I was thinking either coating them with linseed oil (oilcloth) or water based polyuerathane. Does anyone have any experience wither either? Or would either be an issue for the goats?


----------



## Kaneel (Oct 7, 2012)

I don't think the linseed oil would be.. good. I use it to oil my doe's horns, and it does not dry, like ever. It stayed wet on the rag for a good week or two, even after that it was still grimy. Plus it attracts ants like crazy, they love the stuff. Not sure about that other stuff though 

PS: if my comment was...unhelpful, because there is a special process or something that is used to dry the cloth, then please excuse it  just wanted to state my experience with linseed oil lol


----------



## redhillgirl (Mar 23, 2013)

Thanks for the info. The instructions for making oilcloth say it'll dry in two days. I did a little scrap piece of fabric on Saturday to see how it turned out. Unfortunately I didn't see the summer thunderstorm rolling it. So it got rained on. My main concern was if there might be any reaction/irritation with the goats from either. Now I have ants to think about. Thanks again for the input. 

Anyone else have any experience with this?


----------



## HoosierShadow (Apr 20, 2010)

Oh wow, I had never heard that about blanketing them all the time. I see blankets on them during the show's to help keep them clean, or some people put 'cold' blankets on to help get their muscles to pop <IMO I think this isn't a good method, JMO>.

I wish I had some advice on waterproofing. I'm curious what you find out, because I would like to eventually try making some blankets at some point in case we ever need them.

Good Luck!


----------



## ThreeHavens (Oct 20, 2011)

I don't know much about the hide, but what I do know is that blanketing a goat all of the time will hinder their ability to warm themselves and damage their coats. Now I am a dairy goat raiser, so again, totally different ball game. But just coming from a health perspective, it isn't something I would personally do ...


----------



## redhillgirl (Mar 23, 2013)

Thanks for the input. I thought the purpose of the blanket was just to keep them clean too. That's why I usually just slide an old T-shirt on once they're all cleaned up for the show. Just to clarify these are market shows. Her explanation made sense at the time. We are removing a significant amount of hair at the beginning of show season. The blankets protect from the sun as well as the wind or cold, holding moisture in. When she said this I pictured my Granny's feet. She's 97 and has never gone barefoot, even in the house. Her feet are soft and smooth like a baby's. I'm no where near that old and mine are dry and calloused from going barefoot and wearing sandals all the time. 

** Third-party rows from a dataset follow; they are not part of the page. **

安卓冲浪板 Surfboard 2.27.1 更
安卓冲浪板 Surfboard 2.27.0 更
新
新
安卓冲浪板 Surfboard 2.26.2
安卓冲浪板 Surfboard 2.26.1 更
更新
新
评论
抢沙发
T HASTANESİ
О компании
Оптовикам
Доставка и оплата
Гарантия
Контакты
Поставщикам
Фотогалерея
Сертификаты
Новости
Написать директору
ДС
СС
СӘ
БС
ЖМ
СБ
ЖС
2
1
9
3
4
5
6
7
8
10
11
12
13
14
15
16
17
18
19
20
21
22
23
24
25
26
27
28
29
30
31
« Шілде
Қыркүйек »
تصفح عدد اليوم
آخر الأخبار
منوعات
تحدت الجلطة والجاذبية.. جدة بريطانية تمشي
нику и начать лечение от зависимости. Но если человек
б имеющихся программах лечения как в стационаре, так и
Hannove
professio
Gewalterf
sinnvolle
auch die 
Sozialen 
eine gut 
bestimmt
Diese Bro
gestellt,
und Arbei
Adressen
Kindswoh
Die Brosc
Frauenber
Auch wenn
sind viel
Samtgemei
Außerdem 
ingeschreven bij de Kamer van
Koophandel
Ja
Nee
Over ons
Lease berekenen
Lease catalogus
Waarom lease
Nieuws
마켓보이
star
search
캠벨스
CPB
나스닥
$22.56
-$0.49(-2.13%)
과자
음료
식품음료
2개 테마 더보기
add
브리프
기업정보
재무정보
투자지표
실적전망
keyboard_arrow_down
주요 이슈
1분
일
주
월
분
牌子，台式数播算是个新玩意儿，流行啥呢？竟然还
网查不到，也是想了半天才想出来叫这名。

These aren't thick blankets really for lots of warmth and when I said "all the time" I meant for the duration of the show season. As opposed to just a couple days at show time. 

Thanks again for the replies.


----------



## Dani-1995 (Mar 11, 2011)

I never blanket goats unless it cold or the pen at the show is muddy. I have some from a lady who makes them... They aren't too expensive and come in tons of colors/styles. Let me see if I can find her website to post... I know she has mearsurement and weights so you know what size. You may be able to use it as a guide for your own patterns

I only use blankets when needed because they make the hair lay funny, make the goats skin feel odd since it drains it of natural oils and smothers the skin and when you do take the blanket off the goats skin is likely going to pink... I prefer mine to be a dark hide since it shows the muscle better than a pink goat that never gets sunlight. 

The way I see it is they are goats. Blanketing is not going to change the structure of your goat or make it a winner... That comes down to feeding and excercising. If you want to protect the coat and skin I suggest washing and providing shade. Gats have a fairly thick hide so I personally don't see the benefit. 

I agree with Candice on the icing goats. Like I said, goats are pretty thick hided so I don't think it would actually get down to the muscle... Samething with the tightening sprays... All your doing is irritating your animal


----------



## redhillgirl (Mar 23, 2013)

Ok. Thanks. It's good to get others input. Like I mentioned I've never used blankets, just old T-shirts to keep them clean on the ride to the show. Since I ran out and bought the fabric I'm gonna go ahead and make a few. I've got a good pattern now to go by. I think I'll try a thin coating of the polyacrylic. The scrap piece I coated with linseed oil was dry today but still had a very strong odor. I don't want to draw ants that's for sure.


----------



## sweetgoats (Oct 18, 2007)

Kaneel said:


> I don't think the linseed oil would be.. good. I use it to oil my doe's horns, and it does not dry, like ever. It stayed wet on the rag for a good week or two, even after that it was still grimy. Plus it attracts ants like crazy, they love the stuff. Not sure about that other stuff though


 I would NOT put oil on your goats horns. A lot of us use to do that YEARS ago and we noticed one doe not acting right. Vet was called in to show and found out they had oil on the horns and the goat was over heated. The horns are to release their body heat since they do not sweat, and this goat was not able to release her body heat because the horn had the oil on them and they were blocking all the poor's on the horn. She had to be taken outside of the tent and we had to cool her down starting at her feet working up to the shoulders and we had to get soap and water to get the oil off the horns. 
She was fine after that.


----------



## BrokenArrowRanch (Jun 6, 2013)

I buy waterproofing spray for tents at walmart and use it on my horse blankets before every winter. The blankets are supposed to be waterproof but it never hurts!


----------



## redhillgirl (Mar 23, 2013)

BrokenArrowRanch said:


> I buy waterproofing spray for tents at walmart and use it on my horse blankets before every winter. The blankets are supposed to be waterproof but it never hurts!


Oh flashback. I haven't been camping since I was little. I forgot all about that stuff. Thanks for the reminder.


----------



## BrokenArrowRanch (Jun 6, 2013)

Not a problem. Hope it works on your blankets!


----------